In the case where we want to determine the quantile associated with a particular probability, i.e. what is the 100(n)th percentile (assuming X follows a normal distribution of mean mu and standard deviation mu), then in R we use:
> qnorm(n,mu,sd)
and in SAS we do:
PROC IML;
   quant = QUANTILE('Normal',n,mu,sd);
   PRINT quant;
QUIT;
NOTE: n is a value between 0 and 1. For example, if we are interested in the 90th percentile, then for either R or SAS, the input value is 0.90.

Monday, September 17, 2012

Last day of the Ramp-up course available

I have posted videos corresponding to Day 3 of the ramp-up course for R and SAS.

The videos cover how to create tables, contingency tables, and graphical and numerical summaries in R (1 video) and SAS (2 video). They cover various commands in R, including tables(), barplot(), boxplot(), hist(), and the commands for numerical summaries and using tapply() to apply a function to a variable based on subgroups; and in SAS as well, including PROC FREQ, PROC TABULATE, PROC FORMAT, and SET in DATA steps. Hopefully the videos are clear (resolution wise) and comprehensive enough. If I have left out anything please message me about it. The other 2 SAS videos can be found here:


It should be noted I did not make videos for the last section, Testing and Regression; we will address this during the course of the semester. However, there is something we should discuss, how to create a subset in SAS. To do this we use the DATA step in a manner similar to creating a new variable, which was mentioned in Creating Tables in SAS. If, for example, you wanted to only look at the hotdogs where the type is Beef or Poultry, we do:
DATA hotdogs_subset;
   SET hotdogs;
   WHERE Type = "Beef" OR Type = "Poultry";
RUN;
Another way is to do:
DATA hotdogs_subset;
   SET hotdogs;
   WHERE Type NE "Meat";
RUN;
This option only works because there are 3 types and we don't want the Type being Meat; NE stands for "Not Equal". We can also do other conditions, such as looking at only healthy hotdogs, i.e. Calories < 150:
DATA hotdogs_subset;
   SET hotdogs;
   IF Calories < 150; /* Comment: IF and WHERE are often interchangeable */
RUN;

Hopefully this is clear enough, if not I'll make a video tutorial to cover this concept.

Day 2 of the Ramp-up course available

I have posted videos corresponding to Day 2 of the ramp-up course for R and SAS.

The videos cover how to manipulate and extract data in R (3 videos) and SAS (1 video). They cover various commands in R, including attach(), $, coordinates and matrix properties, sort(), order(), subset(), and boolean statements; and in SAS as well, including PROC PRINT, PROC SORT, and SET in DATA steps. Hopefully the videos are clear (resolution wise) and comprehensive enough. If I have left out anything please message me about it.

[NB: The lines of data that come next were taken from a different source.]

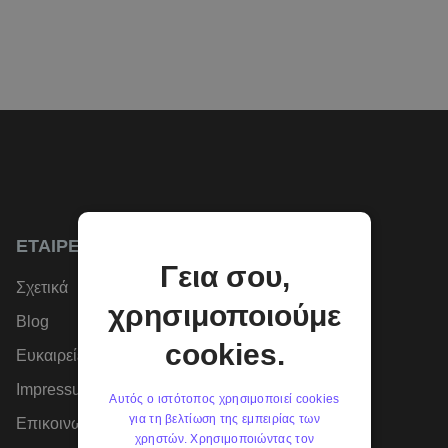
ΕΤΑΙΡΕΊΑ
Γεια σου,
Σχετικά
χρησιμοποιούμε
Blog
cookies.
Ευκαιρείες Καριέρας
Impressum
Αυτός ο ιστότοπος χρησιμοποιεί cookies
για τη βελτίωση της εμπειρίας των
Επικοινωνήστε μαζί μας
χρηστών. Χρησιμοποιώντας τον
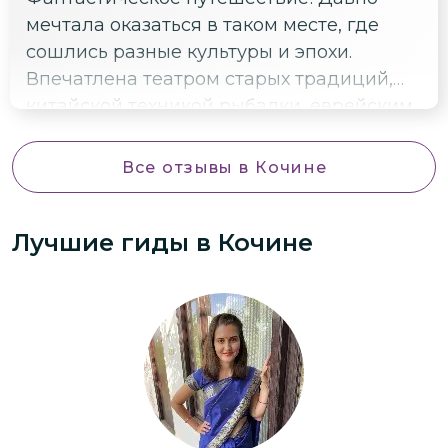
мечтала оказаться в таком месте, где
сошлись разные культуры и эпохи.
Впечатлена театром старых традиций,
китайской техникой рыбалки, еврейским
кварталом и общей атмосферой.
Все отзывы
в Кочине
Лучшие гиды
в Кочине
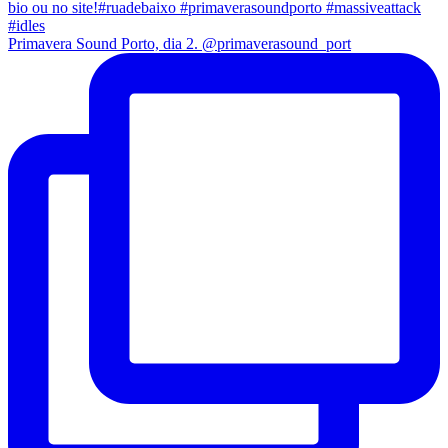
Primavera Sound Porto, dia 2. @primaverasound_port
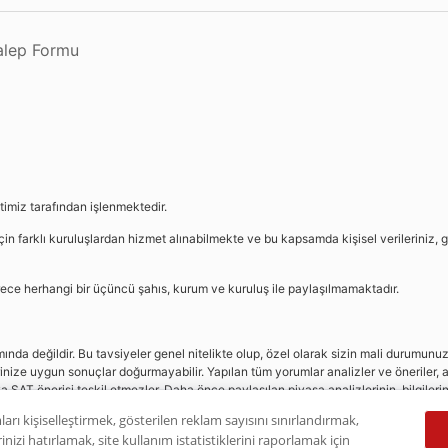
Talep Formu
etimiz tarafından işlenmektedir.
in farklı kuruluşlardan hizmet alınabilmekte ve bu kapsamda kişisel verileriniz, g
sürece herhangi bir üçüncü şahıs, kurum ve kuruluş ile paylaşılmamaktadır.
da değildir. Bu tavsiyeler genel nitelikte olup, özel olarak sizin mali durumunuz i
rinize uygun sonuçlar doğurmayabilir. Yapılan tüm yorumlar analizler ve öneriler, a
eya SAT önerisi teşkil etmezler. Daha önce paylaşılan piyasa analizlerinin, bilgiler
dır.
ları kişiselleştirmek, gösterilen reklam sayısını sınırlandırmak,
nizi hatırlamak, site kullanım istatistiklerini raporlamak için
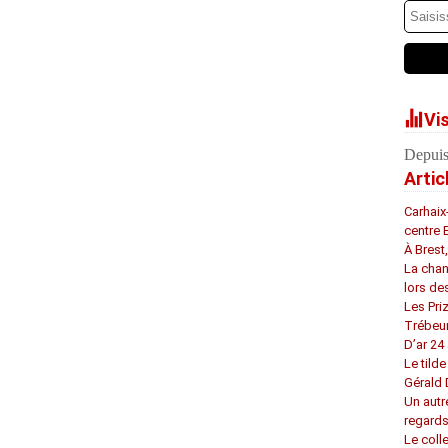
Vi
Depuis
Artic
Carhaix
centre 
À Brest
La chan
lors de
Les Pri
Trébeu
D’ar 24 
Le tilde
Gérald
Un autr
regard
Le coll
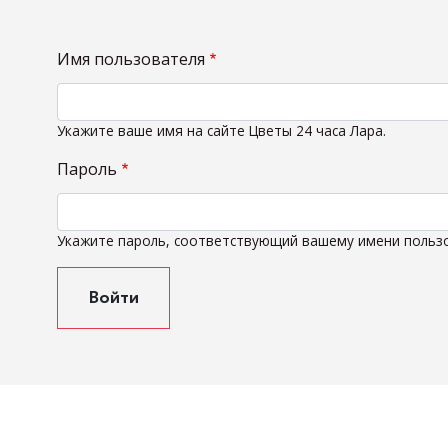
Имя пользователя
Укажите ваше имя на сайте Цветы 24 часа Лара.
Пароль
Укажите пароль, соответствующий вашему имени польз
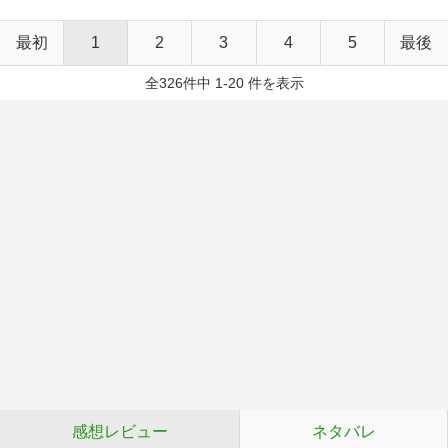
最初
1
2
3
4
5
最後
全326件中 1-20 件を表示
感想レビュー
ネタバレ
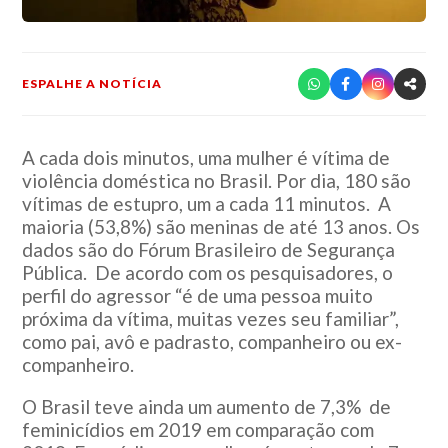
ESPALHE A NOTÍCIA
A cada dois minutos, uma mulher é vítima de
violência doméstica no Brasil. Por dia, 180 são
vítimas de estupro, um a cada 11 minutos. A
maioria (53,8%) são meninas de até 13 anos. Os
dados são do Fórum Brasileiro de Segurança
Pública. De acordo com os pesquisadores, o
perfil do agressor “é de uma pessoa muito
próxima da vítima, muitas vezes seu familiar”,
como pai, avô e padrasto, companheiro ou ex-
companheiro.
O Brasil teve ainda um aumento de 7,3% de
feminicídios em 2019 em comparação com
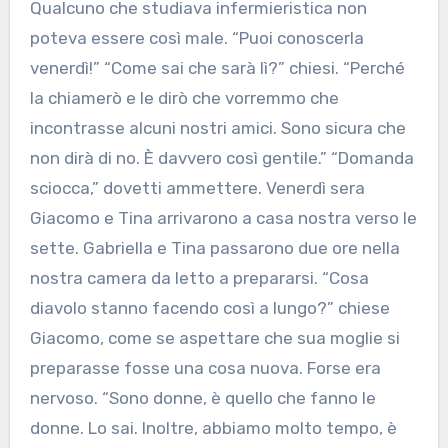
Qualcuno che studiava infermieristica non
poteva essere così male. “Puoi conoscerla
venerdì!” “Come sai che sarà lì?” chiesi. “Perché
la chiamerò e le dirò che vorremmo che
incontrasse alcuni nostri amici. Sono sicura che
non dirà di no. È davvero così gentile.” “Domanda
sciocca,” dovetti ammettere. Venerdì sera
Giacomo e Tina arrivarono a casa nostra verso le
sette. Gabriella e Tina passarono due ore nella
nostra camera da letto a prepararsi. “Cosa
diavolo stanno facendo così a lungo?” chiese
Giacomo, come se aspettare che sua moglie si
preparasse fosse una cosa nuova. Forse era
nervoso. “Sono donne, è quello che fanno le
donne. Lo sai. Inoltre, abbiamo molto tempo, è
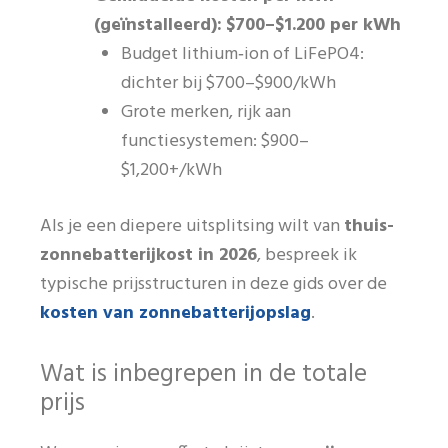
(geïnstalleerd):
$700–$1.200 per kWh
Budget lithium‑ion of LiFePO4:
dichter bij $700–$900/kWh
Grote merken, rijk aan
functiesystemen: $900–
$1,200+/kWh
Als je een diepere uitsplitsing wilt van
thuis-
zonnebatterijkost in 2026
, bespreek ik
typische prijsstructuren in deze gids over de
kosten van zonnebatterijopslag
.
Wat is inbegrepen in de totale
prijs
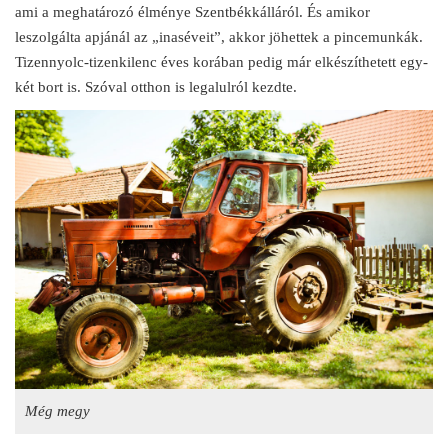
ami a meghatározó élménye Szentbékkálláról. És amikor
leszolgálta apjánál az „inaséveit”, akkor jöhettek a pincemunkák.
Tizennyolc-tizenkilenc éves korában pedig már elkészíthetett egy-
két bort is. Szóval otthon is legalulról kezdte.
Még megy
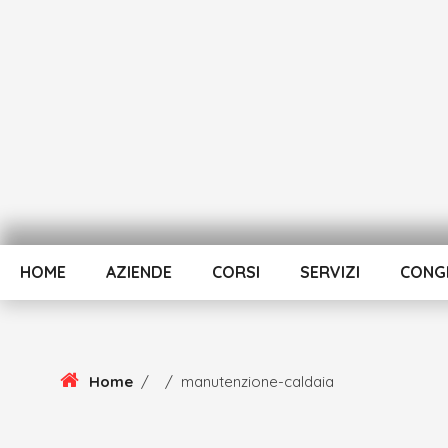
Skip
To
Content
HOME
AZIENDE
CORSI
SERVIZI
CONGR
Home
/
/
manutenzione-caldaia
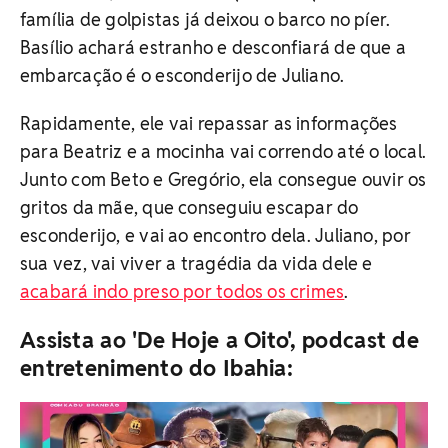
família de golpistas já deixou o barco no píer.
Basílio achará estranho e desconfiará de que a
embarcação é o esconderijo de Juliano.
Rapidamente, ele vai repassar as informações
para Beatriz e a mocinha vai correndo até o local.
Junto com Beto e Gregório, ela consegue ouvir os
gritos da mãe, que conseguiu escapar do
esconderijo, e vai ao encontro dela. Juliano, por
sua vez, vai viver a tragédia da vida dele e
acabará indo preso por todos os crimes
.
Assista ao 'De Hoje a Oito', podcast de
entretenimento do Ibahia:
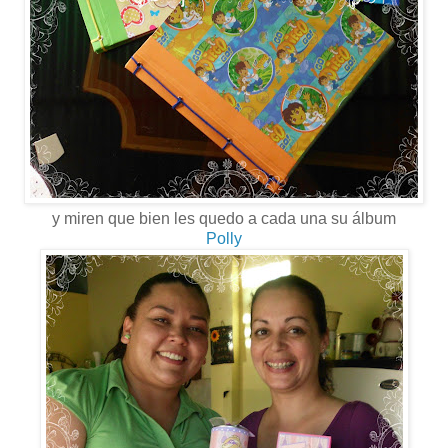
y miren que bien les quedo a cada una su álbum
Polly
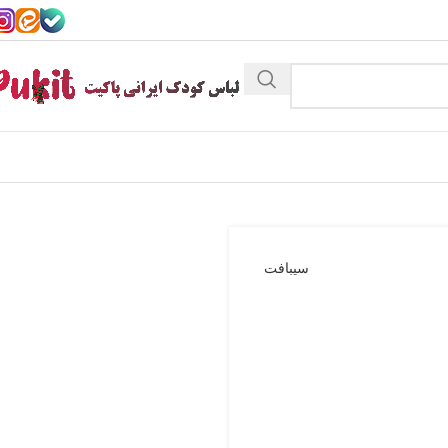
سیبافت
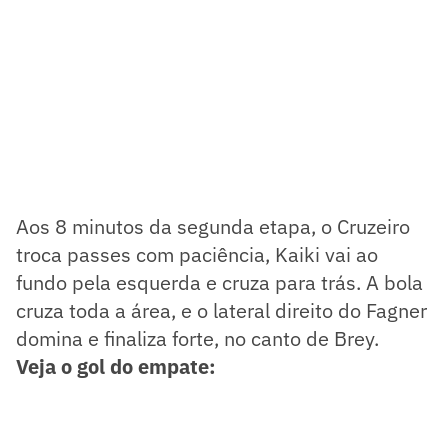
Aos 8 minutos da segunda etapa, o Cruzeiro
troca passes com paciência, Kaiki vai ao
fundo pela esquerda e cruza para trás. A bola
cruza toda a área, e o lateral direito do Fagner
domina e finaliza forte, no canto de Brey.
Veja o gol do empate:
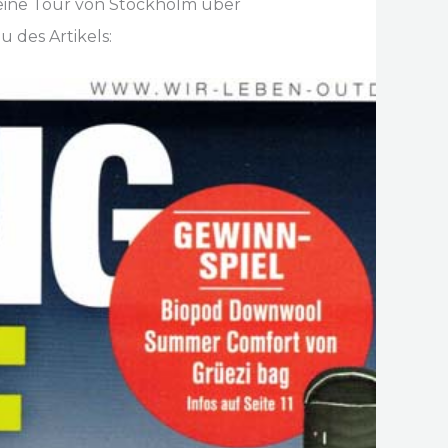
 eine Tour von Stockholm über
 des Artikels:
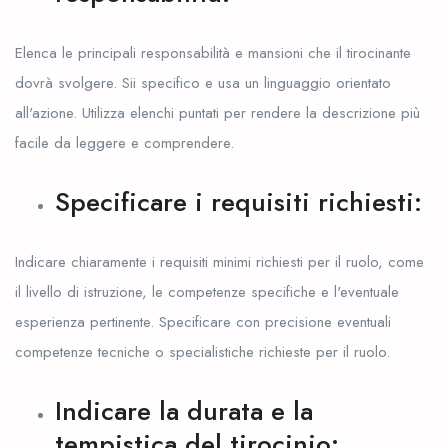
Elenca le principali responsabilità e mansioni che il tirocinante
dovrà svolgere. Sii specifico e usa un linguaggio orientato
all'azione. Utilizza elenchi puntati per rendere la descrizione più
facile da leggere e comprendere.
Specificare i requisiti richiesti:
Indicare chiaramente i requisiti minimi richiesti per il ruolo, come
il livello di istruzione, le competenze specifiche e l'eventuale
esperienza pertinente. Specificare con precisione eventuali
competenze tecniche o specialistiche richieste per il ruolo.
Indicare la durata e la
tempistica del tirocinio:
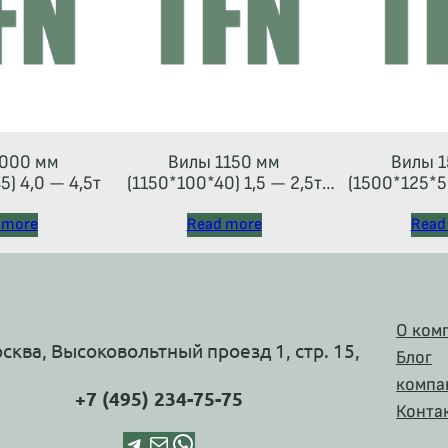
000 мм
Вилы 1150 мм
Вилы 1
) 4,0 — 4,5т
(1150*100*40) 1,5 — 2,5т
(1500*125*50
(каретка тип 2A)
 more
Read more
Read
О ком
осква, Высоковольтный проезд 1, стр. 15,
Блог
компа
+7 (495) 234-75-75
Конта
Telegram
Почта
WhatsApp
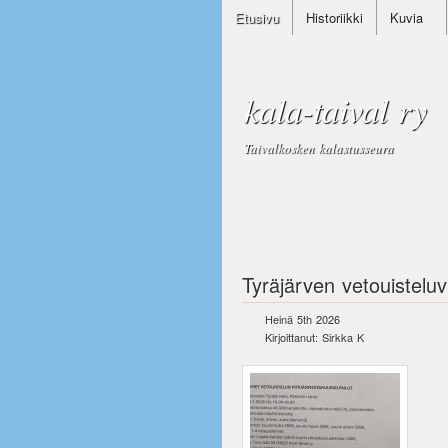
Etusivu
Historiikki
Kuvia
kala-taival ry
Taivalkosken kalastusseura
Tyräjärven vetouistelu
Heinä 5th 2026
Kirjoittanut: Sirkka K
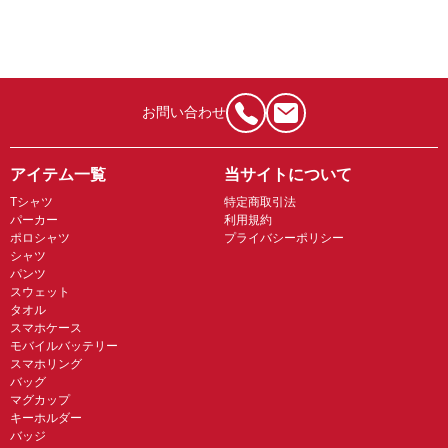
お問い合わせ
アイテム一覧
当サイトについて
Tシャツ
特定商取引法
パーカー
利用規約
ポロシャツ
プライバシーポリシー
シャツ
パンツ
スウェット
タオル
スマホケース
モバイルバッテリー
スマホリング
バッグ
マグカップ
キーホルダー
バッジ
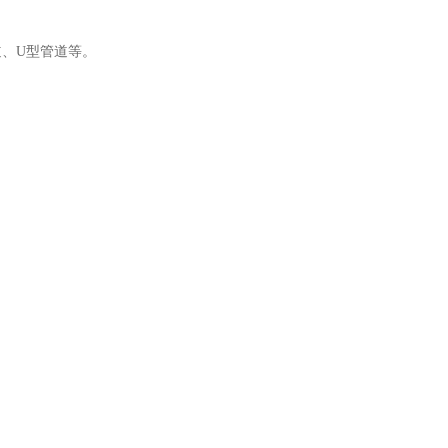
道、U型管道等。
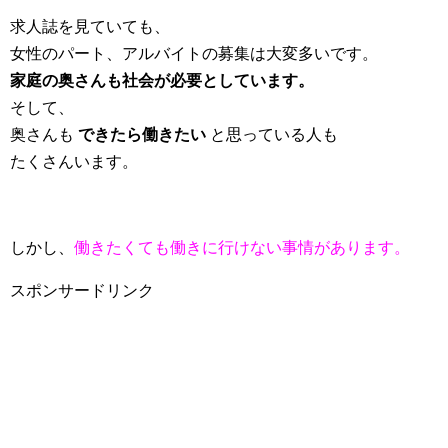
求人誌を見ていても、
女性のパート、アルバイトの募集は大変多いです。
家庭の奥さんも社会が必要としています。
そして、
奥さんも
できたら働きたい
と思っている人も
たくさんいます。
しかし、
働きたくても働きに行けない事情があります。
スポンサードリンク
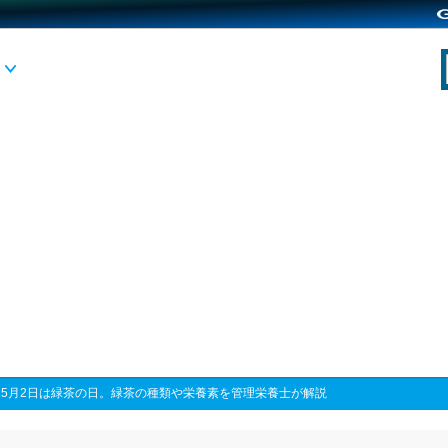
>
5月2日は緑茶の日。緑茶の種類や栄養素を管理栄養士が解説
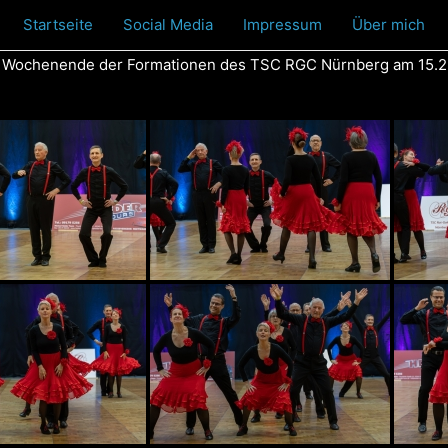
Startseite
Social Media
Impressum
Über mich
 Wochenende der Formationen des TSC RGC Nürnberg am 15.2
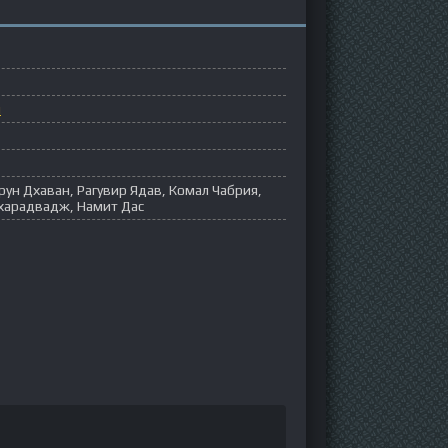
ы
ун Дхаван, Рагувир Ядав, Комал Чабрия,
харадвадж, Намит Дас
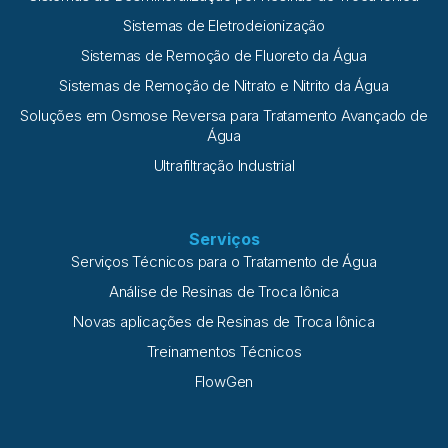
Sistemas de Eletrodeionização
Sistemas de Remoção de Fluoreto da Água
Sistemas de Remoção de Nitrato e Nitrito da Água
Soluções em Osmose Reversa para Tratamento Avançado de
Água
Ultrafiltração Industrial
Serviços
Serviços Técnicos para o Tratamento de Água
Análise de Resinas de Troca Iônica
Novas aplicações de Resinas de Troca Iônica
Treinamentos Técnicos
FlowGen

The other 3 videos can be found here:



Friday, September 14, 2012

First set of SAS videos are up and running

The first set of SAS videos relating to the ramp-up course are online. You can find the appropriate ones through the labels to your right or reading the description in the video on the YouTube channel. The first video is about getting familiar with the SAS GUI (Graphical User Interface)

while the other videos cover the Basic functions in SAS and How to read in datasets using the DATA step and using PROC PRINT. Hopefully the videos are clear (resolution wise) and comprehensive enough. If I have left out anything please message me about it.

Wednesday, September 12, 2012

First set of R videos are up and running

The first set of R videos relating to the ramp-up course are online. You can find the appropriate ones through the labels to your right or reading the description in the video on the YouTube channel. This video is about getting familiar with R and the basic functions.

Hopefully the videos are clear (resolution wise) and comprehensive enough. If I have left out anything please message me about it. I also have videos on How to save an object and load an image in R and How to read in datasets for Windows and Mac users.